Return of the Eymorgs: Using Neurons For Control of the Smart Grid
A team of neuroscientists and engineers from Clemson University, Georgia Tech and Missouri S&T is growing neurons in a laboratory environment, with the ultimate goal of using them to control simulated power grids. The Brain2Grid project is using neurobiology and neuro-engineering to research whether neurons can be employed to make the control systems more brain-like, with the ability to learn behaviors and carry out real-time control of complex systems. If the theory can be proven to work, the future may incorporate brain-like organic computers to run aspects of the Smart Grid, the futuristic concept of the electrical grid that uses information and communications technology to operate electrical power distribution in an automated fashion to improve the efficiency, reliability, economics, and sustainability.

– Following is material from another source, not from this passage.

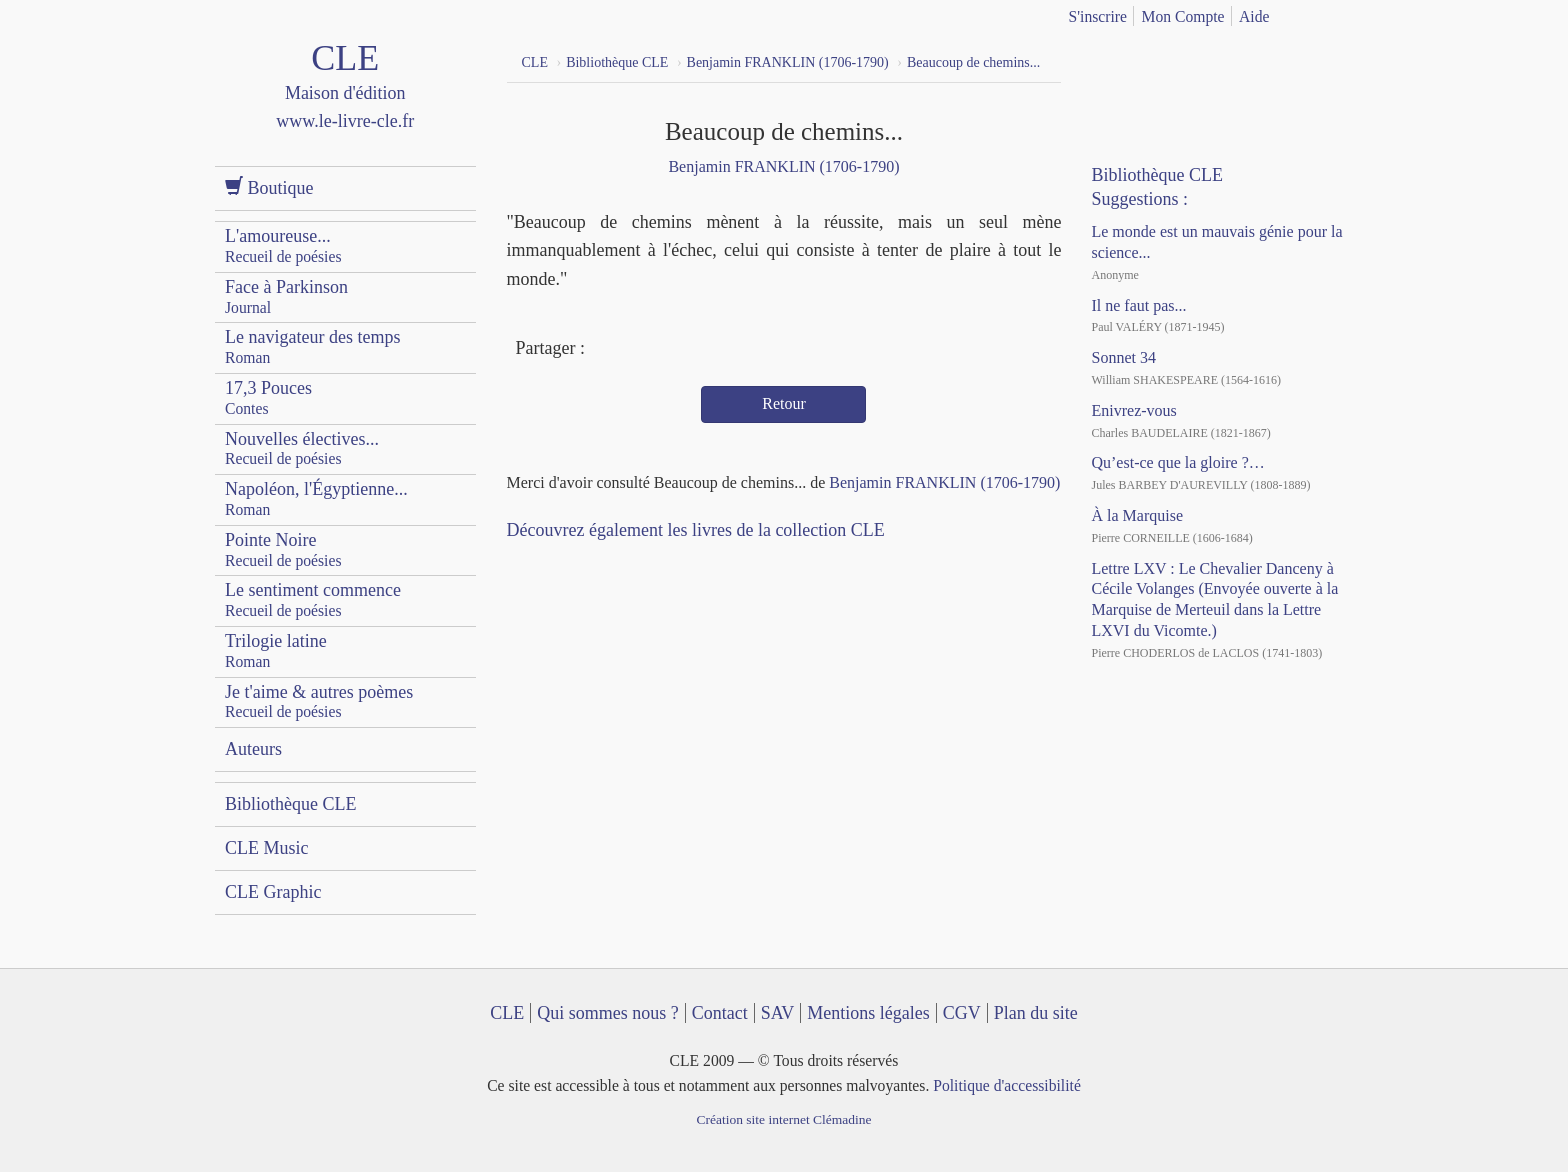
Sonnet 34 (1123, 357)
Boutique (269, 187)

In case you’ve forgotten (and who could blame you), the Eymorgs were the race of alien women who stole Mr. Spock’s brain to run their computer and environmental equipment in an episode of the original “Star Trek” series.
According to the study’s web site, the “in-vitro neural system is used to explore new learning mechanisms that may underlie the massively parallel real-time control capabilities of the brain.” Essentially the scientists hope to create an entity that could learn and adapt to changing inputs rapidly, and crate functional solutions for Smart Grid operation. Since Smart Grid operation includes real-time communications among both suppliers and users of electrical power, rather than the unilateral delivery of power with no user feedback to help control usage and costs, this ability is considered critical. As the study website states, current control algorithms “do not yet exist at sufficient scale to guarantee stability over a wide range of nonlinear operating conditions, as witnessed by the August 2003 blackout.” The Smart Grid will eventually coordinate power distribution from both large generating facilities, as well as smaller and even residential generators using solar, wind and other renewables. It will also create an interactive environment in which sensors installed in users’ locations provide information used to manage power use.
The study, which began in 2009, is scheduled to run through October of 2013.